Was This Where The Head Initially Ruptured?
Seeing as the rectangle is the only place along the shear line where such evidence of large scale outgassing is apparent, it may be the place where the tear started. It would then have progressed around the rim of the head in both directions from that point. This is also in keeping with the fact that this small area of activity is under the most tipped-up portion of the head. Again, that is not to say it gave any greater impetus to the separation force. It is just a sign that this was where the most tensile strain was in the first place so there was more lifting force at the point of rupture and more time to rise under that force.
Furthermore, it is to be expected that this point would sustain the most tensile strain whether through spin-up or a Roche pass. In the case of spin-up, the forward placement of the future head lobe on the body would mean a force vector pulling the head forward as well as up as it spun ever faster. That’s the same as saying the head was straining to detach at the back. This area of outgassing is roughly at that point.
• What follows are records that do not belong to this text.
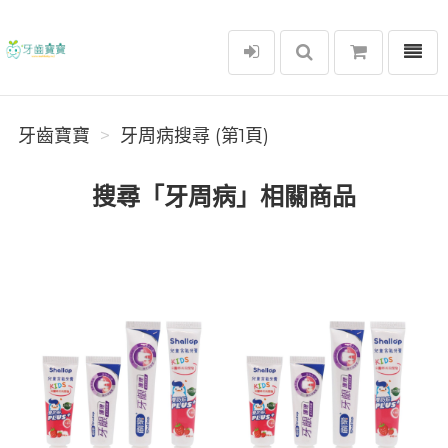
選單
牙齒寶寶
牙齒寶寶
牙周病搜尋 (第1頁)
搜尋「牙周病」相關商品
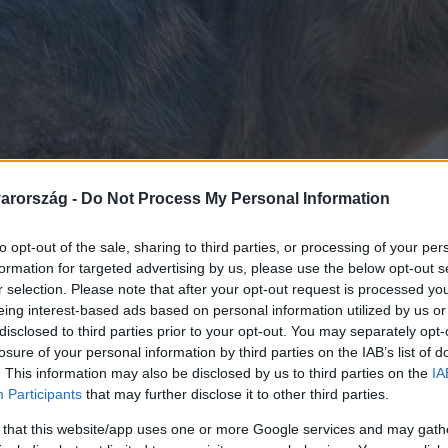
arország -
Do Not Process My Personal Information
to opt-out of the sale, sharing to third parties, or processing of your per
formation for targeted advertising by us, please use the below opt-out s
r selection. Please note that after your opt-out request is processed y
eing interest-based ads based on personal information utilized by us or
disclosed to third parties prior to your opt-out. You may separately opt-
losure of your personal information by third parties on the IAB’s list of
. This information may also be disclosed by us to third parties on the
IA
Participants
that may further disclose it to other third parties.
 that this website/app uses one or more Google services and may gath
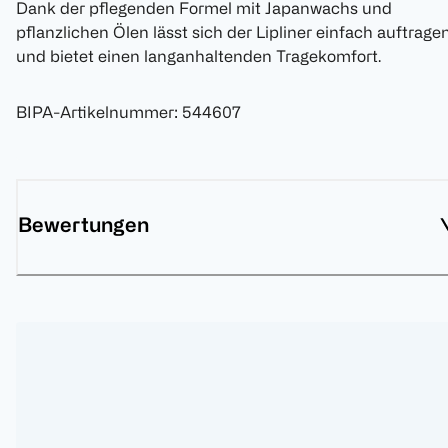
Dank der pflegenden Formel mit Japanwachs und
pflanzlichen Ölen lässt sich der Lipliner einfach auftrage
und bietet einen langanhaltenden Tragekomfort.
BIPA-Artikelnummer
:
544607
Bewertungen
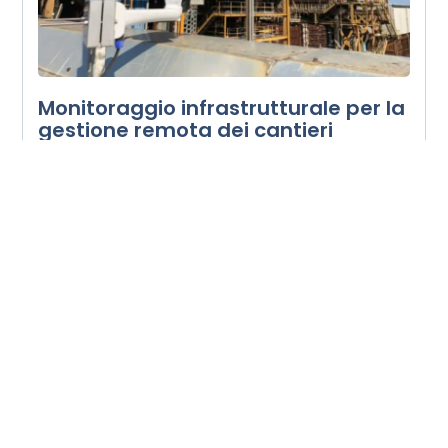
Monitoraggio infrastrutturale per la
gestione remota dei cantieri
11 Dicembre 2024
Leggi Tutto »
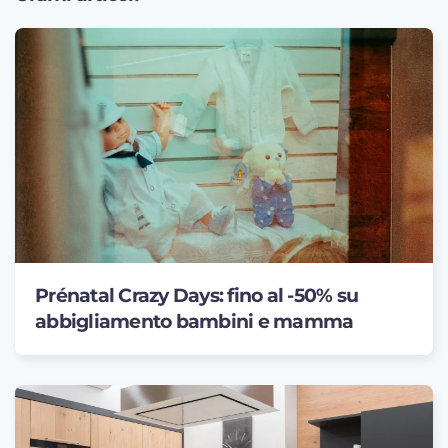
Prénatal Crazy Days: fino al -50% su
abbigliamento bambini e mamma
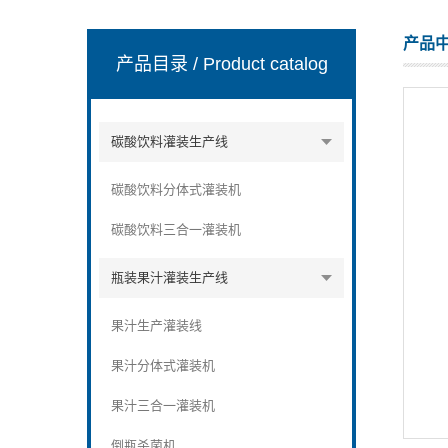
产品
产品目录
/ Product catalog
张家港市裕丰饮料机械有限公司
碳酸饮料灌装生产线
碳酸饮料分体式灌装机
碳酸饮料三合一灌装机
瓶装果汁灌装生产线
果汁生产灌装线
果汁分体式灌装机
果汁三合一灌装机
倒瓶杀菌机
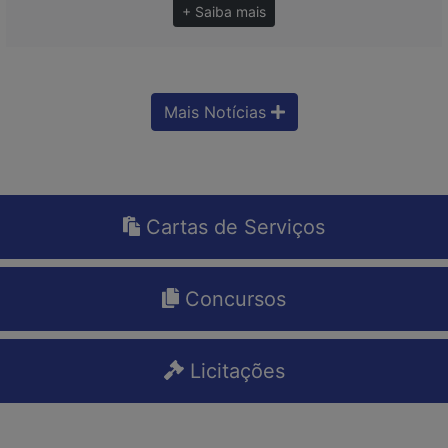
+ Saiba mais
Mais Notícias
Cartas de Serviços
Concursos
Licitações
With a Roche pass, the delta g forces are similarly aligned with the rotation so the same tipping vector would operate on the head with the same tipping strain at the back. However, this assumes a fairly slow pre-pass rotation that gets overwhelmed and realigned by the Roche pass delta g vectors. The present day ~10 degree anticlockwise twist in the head may be an artefact of its pre-pass rotation axis alignment.
One last piece of evidence for this catastrophic outgassing theory is that there is a ring of vent holes in the head lobe that are near to the fluted section and would’ve been near to the rectangle too when the head was seated on the body. There isn’t such a closely bunched circle of well defined holes anywhere else on the comet. This was clearly a little hive of high activity and pressurised gas escape at some point in the past.